Judy Gold. So what’s an Emmy-winning stand-up comedian do when there are no joints open to stand up in?
“Whothehell knows what to do about anything? I’ve written a book. I teach solo performance, stuff like performing arts with Primary Stages. This Zoom thing — going from the kitchen table to a desk — is awful. And I’m not good with even opening a sardine can. Today’s big-time activity is to have a tuna sandwich and go for the mail.
“I did a show for Israel while in lockdown. Sitting in living rooms, nobody laughed. Everyone’s muted. Awful. Just focusing on one woman? You lunge forward, sideways, then sit back and onto the next show.
“On a Drew Barrymore thing my light fell down. I sat at my kitchen table, but first had to clean the place so I didn’t look like a slob. And I shoved books around so they know I’m at least able to read.
“It’s thanks for the Jews, who use comedy as a major source. They’re always fund-raising for something, and comedy’s their go-to for every function. Thankfully, they also send me a check. It’s less, but at least you don’t have to travel.
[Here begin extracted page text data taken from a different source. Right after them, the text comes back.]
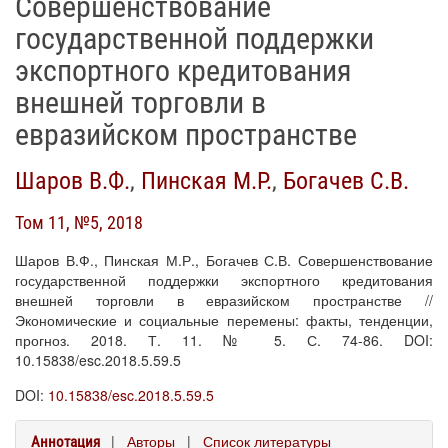
Совершенствование
государственной поддержки
экспортного кредитования
внешней торговли в
евразийском пространстве
Шаров В.Ф.
,
Пинская М.Р.
,
Богачев С.В.
Том 11, №5, 2018
Шаров В.Ф., Пинская М.Р., Богачев С.В. Совершенствование
государственной поддержки экспортного кредитования
внешней торговли в евразийском пространстве //
Экономические и социальные перемены: факты, тенденции,
прогноз. 2018. Т. 11. № 5. С. 74-86. DOI:
10.15838/esc.2018.5.59.5
DOI:
10.15838/esc.2018.5.59.5
|
Авторы
|
Список литературы
Аннотация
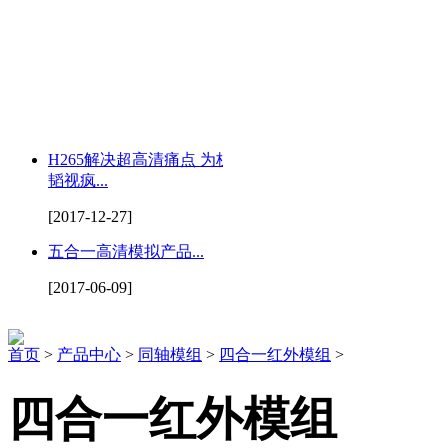
H265解决超高清痛点 为杭州
韬视疯...
[2017-12-27]
五合一高清模拟产品...
[2017-06-09]
首页
>
产品中心
>
同轴模组
>
四合一红外模组
>
四合一红外模组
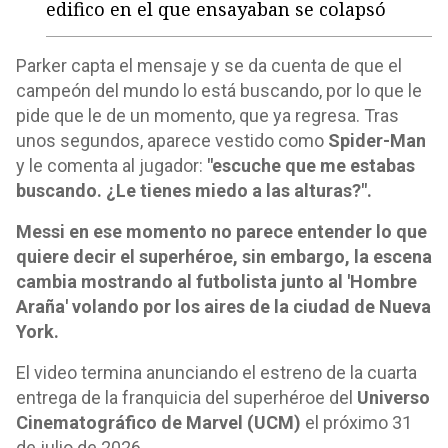
edifico en el que ensayaban se colapsó
Parker capta el mensaje y se da cuenta de que el
campeón del mundo lo está buscando, por lo que le
pide que le de un momento, que ya regresa. Tras
unos segundos, aparece vestido como
Spider-Man
y le comenta al jugador:
"escuche que me estabas
buscando. ¿Le tienes miedo a las alturas?".
Messi en ese momento no parece entender lo que
quiere decir el superhéroe, sin embargo, la escena
cambia mostrando al futbolista junto al 'Hombre
Araña' volando por los aires de la ciudad de Nueva
York.
El video termina anunciando el estreno de la cuarta
entrega de la franquicia del superhéroe del
Universo
Cinematográfico de Marvel (UCM)
el próximo 31
de julio de 2026.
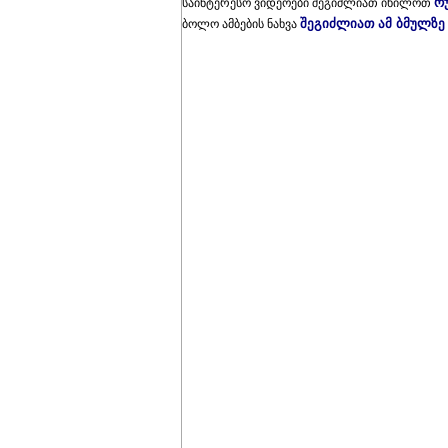
რ
საინტერესო ვიდეოები შეგიძლიათ იხილოთ
შეგიძლიათ ამ ბმულზე
ბოლო ამბების ნახვა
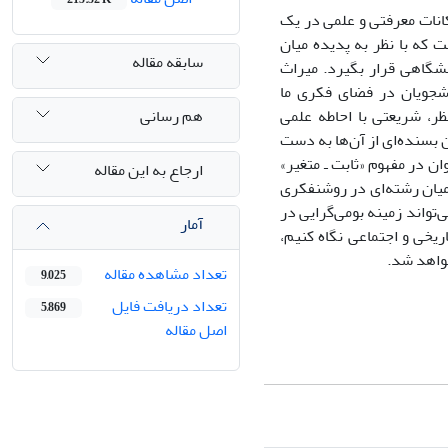
کانات معرفتی و علمی در یک
 که با نظر به پدیده میان
سابقه مقاله
شگاهی قرار بگیرد. میراث
شجویان در فضای فکری ما
هم رسانی
ظر، شریعتی با احاطه علمی
 بسنده‌ای از آن‌ها به دست
ان در مفهوم «ثابت ـ متغیر»
ارجاع به این مقاله
میان رشته‌ای در روشنفکری
تواند زمینه بومی‌گرایی در
آمار
اریخی و اجتماعی نگاه کنیم،
خواهد شد.
تعداد مشاهده مقاله
9,025
تعداد دریافت فایل
5,869
اصل مقاله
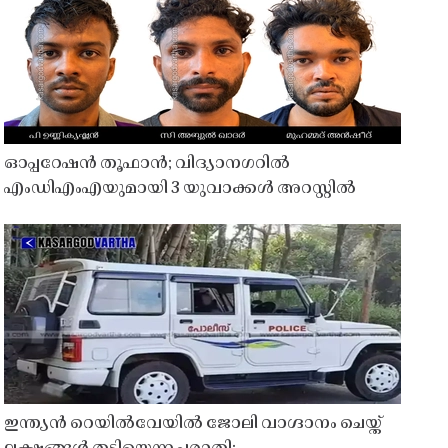
ഓപ്പറേഷൻ തൂഫാൻ; വിദ്യാനഗറിൽ
എംഡിഎംഎയുമായി 3 യുവാക്കൾ അറസ്റ്റിൽ
ഇന്ത്യൻ റെയിൽവേയിൽ ജോലി വാഗ്ദാനം ചെയ്ത്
“I’m doing some Internet. Like virtual comedy clubs. Also, the idea of working drive-ins? Starring in a diner in Queens is not really my thing. Front and center standing on a flatbed truck? And the audience laughs by flashing their car lights? I don’t think so.
“Every night around 8 I get this burst of energy. I don’t know what to do so I call my cousin Glenn. He’s 5-foot-2. I’m 6-foot-2.” It’s the best I can come up with.”
Once never enough now
Hollywood’s busy going backward. Returning, now as a series is “American Gigolo.” Newly set in the present day, it revisits the characters 18 years later. Remember that film? Made a star of Richard Gere, and in it everyone’s glorious bones pirouetted around wearing Armani. I mean, just like we all are today — stuck home in pajamas and semi-laundered T-shirts. Modern version stars Gretchen Mol and Jon Bernthal.
Also: Comes now “Dial M for Murder,” which has been lifted up and out more often than Beverly Hills faces. Done 1954, director Alfred Hitchcock, names were Grace Kelly, Ray Milland, Robert Cummings. Earning $6 mil, it was about a rich wife having an affair who got murdered because the husband wanted her money. The modern incarnation’s a TV thing. Producer and star, Alicia Vikander.
Tribe for Dems
Arizona’s Native Americans went for Biden. Per Navajo Nation’s tribal emissaries: “COVID came into our communities and devastated our people.” So Donald got the cowboys, not the Indians.
Who knows if anybody blew too much on the election, but VIPs are selling. Check Phillips auction house on Dec. 12. Sylvester Stallone, who does not have rocky finances — and maybe Sly’s just being sly — but he’s unloading a Panerai watch he wore in “Daylight.” Estimate: $40K to $80K. Also a Richard Mille translucent skeletonized tourbillon — whatever timepiece that is — for around $600K. Also one with a gold skull — and nobody can have too many of those, right? The thing could get $350K to $750K.
Long live NYC
Seinfeld’s August op-ed, saying NY’s not dead is getting a new life. Building developer. Upper East Side. Putting up a high-rise. While constructing it, the thing will be wrapped in Jerry’s words. Ten stories tall around the structure. Developer asked Jerry. He said, “Yeah.” So yadda yadda yadda.
Bottoms up
Netflix is baring a big-time behind. “Ma Rainey’s Black Bottom” stars Viola Davis. Bisexual Rainey was ahead of her time. Also last film for Chadwick Boseman. Denzel Washington produced. Coming Dec. 18. August Wilson’s stage version won 1985’s best American play award from the New York Drama Critics’ Circle.
Star gazing
This 7-year-old lives in Frances McDormand’s same NYC building. He and his grandparent were in the elevator. McDormand pushed the penthouse button. He tells her: “That’s where the movie star lives.”
Two-time Oscar winner says to this kid: “I consider myself an actor, not a movie star.”
Only in New York, kids, only in New York.